Case Studies¶

These case studies describe deployment patterns with estimated results. Detection rates and cost figures are illustrative projections, not measured production data, unless explicitly stated otherwise.

Real-world deployment patterns with Director-AI.

Legal RAG Assistant¶

Setup: 400-document contract knowledge base, ChromaDB backend, ONNX GPU.

from director_ai import CoherenceScorer, VectorGroundTruthStore
from director_ai.core.vector_store import ChromaBackend

backend = ChromaBackend(
    collection_name="legal_contracts",
    persist_directory="/data/chroma",
    embedding_model="BAAI/bge-large-en-v1.5",
)
store = VectorGroundTruthStore(backend=backend)
store.ingest(["Contract clause 1...", "Contract clause 2..."])

scorer = CoherenceScorer(
    ground_truth_store=store,
    use_nli=True,
    threshold=0.7,
    nli_device="cuda",
)

approved, score = scorer.review("What is the liability cap?", llm_response)

Results (14-day deployment, 1,247 queries/day):

Metric	Before Director-AI	After
Hallucinated citations	19%	0.7%
False-halt rate	—	0.9%
Median latency overhead	—	+11 ms
User satisfaction	3.2/5	4.6/5

Key insight: setting threshold=0.7 (above the default 0.6) eliminated nearly all false citations. The 0.9% false-halt rate was on edge cases where the model couldn't find supporting evidence in the KB — users rated these as "barely noticeable".

Estimated annual value (illustrative): Halving lawyer review time on AI-drafted responses at $300/hr, 1,247 queries/day, 2 min saved per flagged query → ~$230K/year in reduced review costs. This is a planning estimate based on assumed workflow savings, not measured deployment data.

Finance Research Agent (CrewAI)¶

Setup: 8-step research pipeline via CrewAI.

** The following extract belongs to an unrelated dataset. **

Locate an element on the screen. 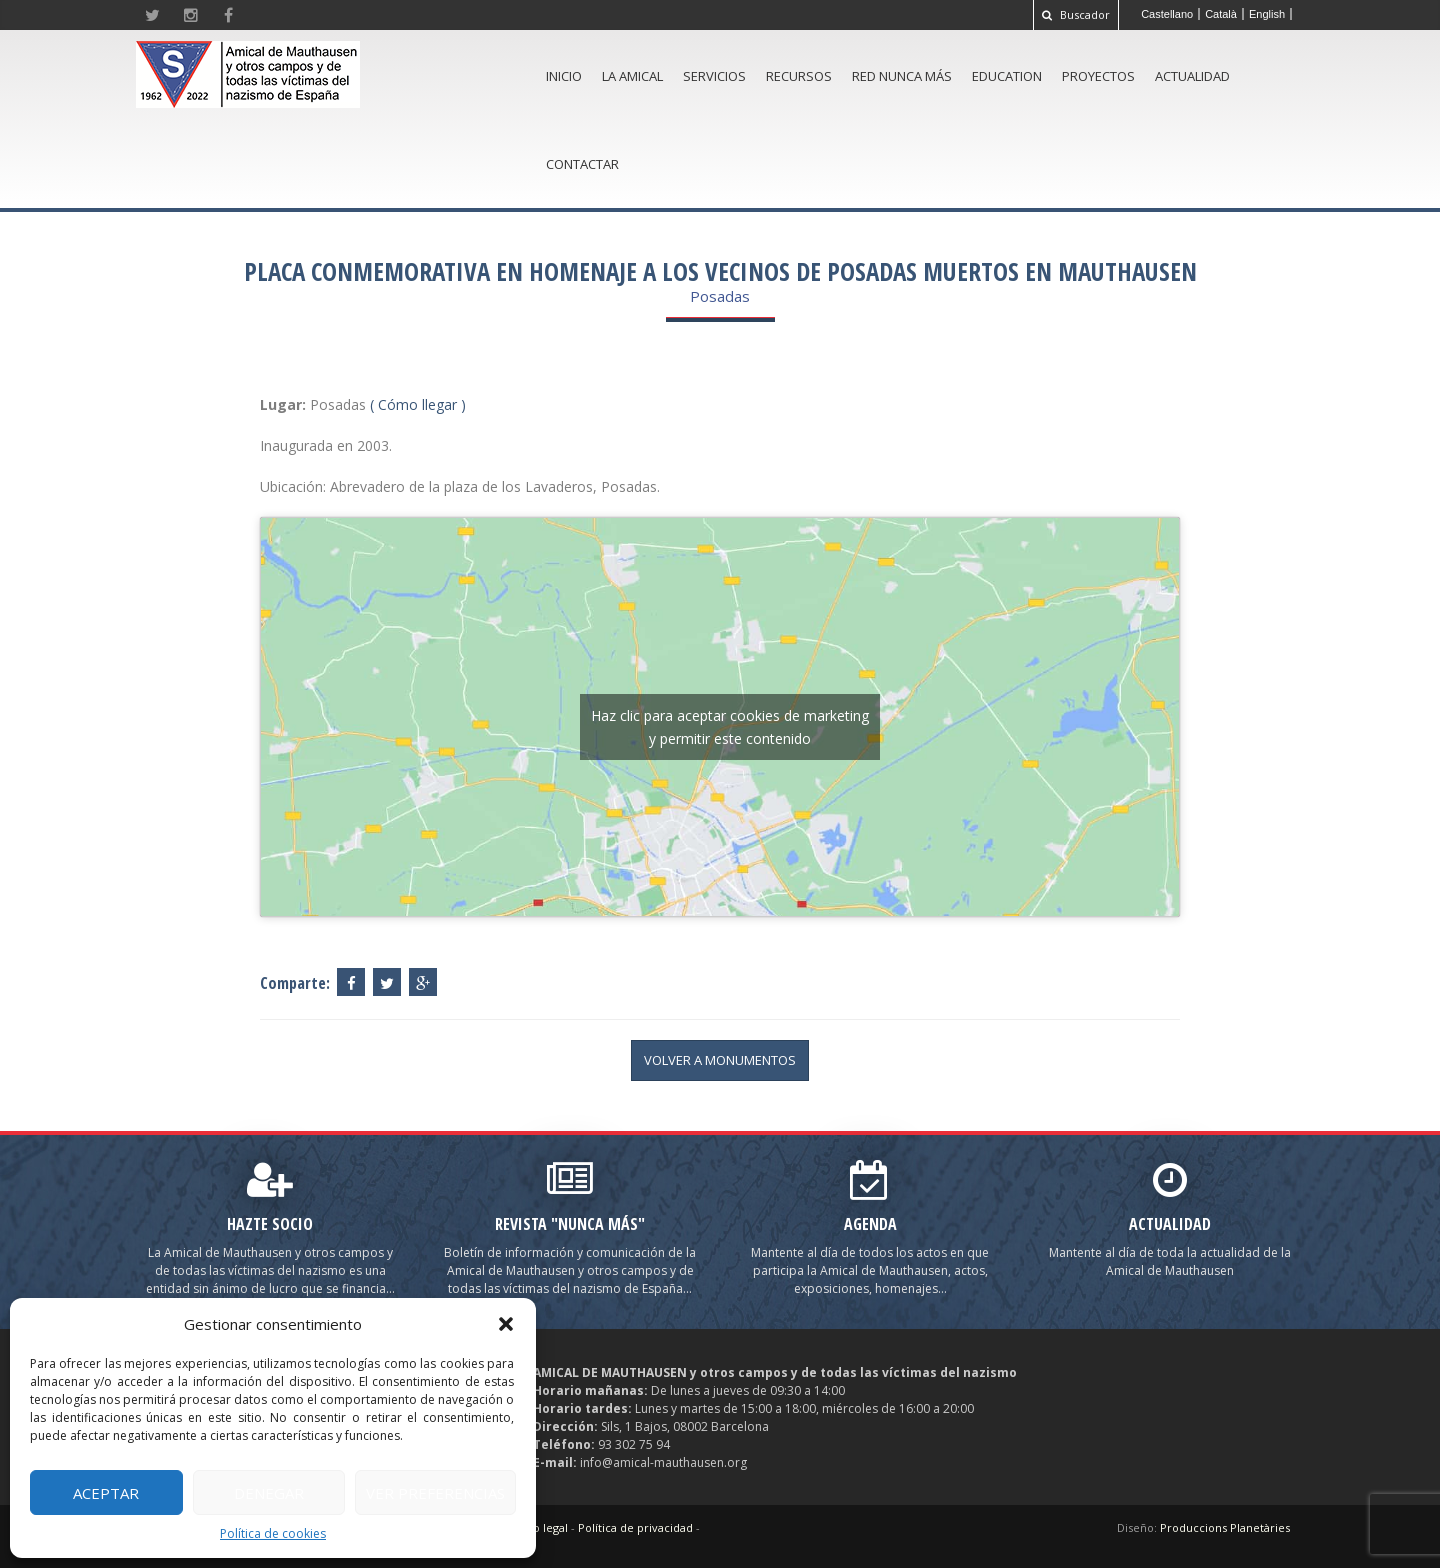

from crewai import Agent, Task, Crew
from director_ai.integrations.crewai import DirectorAITool

guardrail = DirectorAITool(
    facts={"SEC filing date": "2025-12-15", "quarterly revenue": "$4.2B"},
    threshold=0.30,
)

researcher = Agent(
    role="Financial Researcher",
    tools=[guardrail],
    goal="Verify all claims against SEC filings",
)

Pattern: Streaming halt on outdated SEC filing data triggers automatic re-retrieval of the current filing.

Estimated annual value (illustrative): Preventing one wrong SEC figure per quarter from reaching analysts. A single misquoted revenue number caught before distribution avoids potential regulatory scrutiny and reputational damage — conservatively $50K–$500K in risk avoidance per incident. This is a risk-based estimate, not measured deployment data.

Creative Writing Co-Pilot¶

Setup: Long-form fiction with user-provided world bible as KB.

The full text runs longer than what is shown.